Open a new console and execute the following command to switch to unhealthy status some of the replicas:
curl http://localhost:30000/switch
As we are getting balanced, we can reach the same replica twice, so be sure to receive at least two messages in which the pod enters in a unhealthy state:
webapp-deploy-7686b8c794-kzjrx running False
webapp-deploy-7686b8c794-kzjrx running False
If we wait some seconds for the liveness probe to pass, we will see on the watch console that our pods have been killed by kubernetes showing a 1 number on the restarts column:
webapp-deploy-7686b8c794-fvfq9 1/1 Running 1 23m
webapp-deploy-7686b8c794-kzjrx 1/1 Running 1 23m
Kubernetes executed the liveness probe against the replicas and the two being unhealthy were killed and restarted.
Let's try right now the readiness probe.

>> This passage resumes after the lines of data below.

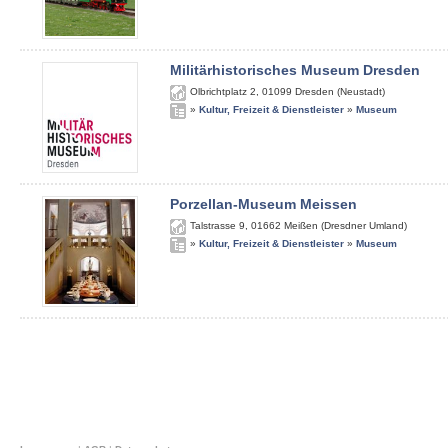
Militärhistorisches Museum Dresden
Olbrichtplatz 2
,
01099
Dresden (Neustadt)
»
Kultur, Freizeit & Dienstleister
»
Museum
Porzellan-Museum Meissen
Talstrasse 9
,
01662
Meißen (Dresdner Umland)
»
Kultur, Freizeit & Dienstleister
»
Museum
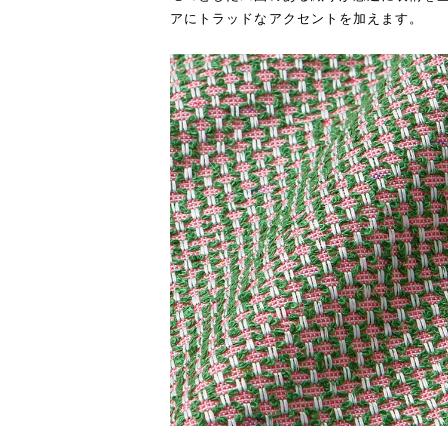
アにトラッドなアクセントを加えます。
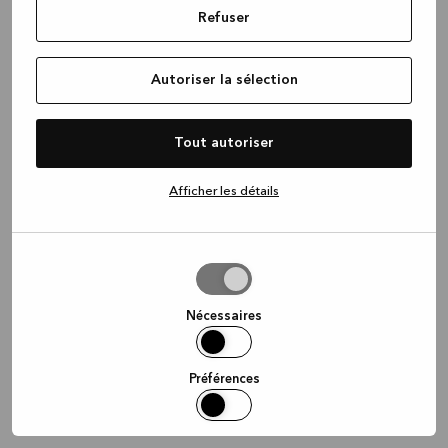
Refuser
information)
.
Autoriser la sélection
Tout autoriser
Afficher les détails
Autoriser
la
sélection
Nécessaires
Préférences
Statistiques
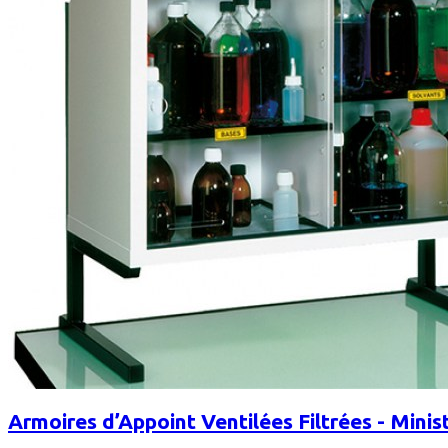
Armoires d’Appoint Ventilées Filtrées - Minis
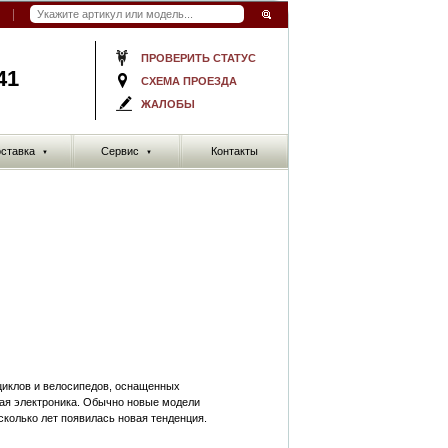
ПРОВЕРИТЬ СТАТУС
41
СХЕМА ПРОЕЗДА
ЖАЛОБЫ
ставка
Сервис
Контакты
▼
▼
циклов и велосипедов, оснащенных
вая электроника. Обычно новые модели
колько лет появилась новая тенденция.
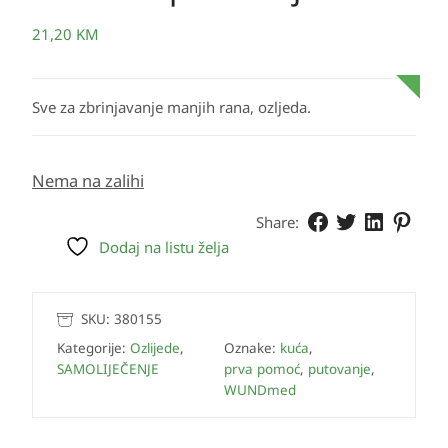
21,20
KM
Sve za zbrinjavanje manjih rana, ozljeda.
Nema na zalihi
Share:
Dodaj na listu želja
SKU:
380155
Kategorije:
Ozlijede
,
Oznake:
kuća
,
SAMOLIJEČENJE
prva pomoć
,
putovanje
,
WUNDmed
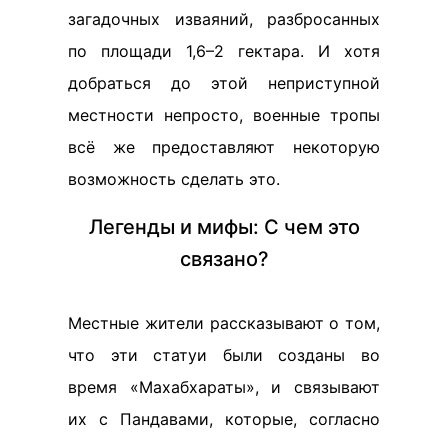
загадочных изваяний, разбросанных
по площади 1,6–2 гектара. И хотя
добраться до этой неприступной
местности непросто, военные тропы
всё же предоставляют некоторую
возможность сделать это.
Легенды и мифы: С чем это
связано?
Местные жители рассказывают о том,
что эти статуи были созданы во
время «Махабхараты», и связывают
их с Пандавами, которые, согласно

The output of this experiment should be the application not being able to return any response, because although the pods are healthy and alive, they are gonna report as non ready.
Execute the following command to scale to 0 replicas the sqlserver deployment and get the pod deleted:
kubectl scale deployment sqlserver --replicas=0
you should see the console output: deployment.extensions/sqlserver scaled
Wait now for the readiness probe to execute and see the pods status (kubectl get pods):
webapp-deploy-7686b8c794-w2nlk 0/1 Running 0 27m
webapp-deploy-7686b8c794-fvfq9 0/1 Running 1 27m
webapp-deploy-7686b8c794-kzjrx 0/1 Running 1 27m
As you can see, none of them are ready (0/1) and if we try to query the health of the deployment using the previous command:
curl http://localhost:30000/self
We will not receive any response:
curl: (7) Failed to connect to 192.168.99.100 port 30000: Connection refused
The pods are alive but one of their dependencies isn't.
In a real scenario, maybe one, maybe some, but not all the pods will be non ready, and that pods will get out of traffic, but as we are using the same images and dependencies on this deployment all pods are expelled from service.
This has been a little introduction to how can you use Health Checks and benefit from it when you are running containers within an orchestrator.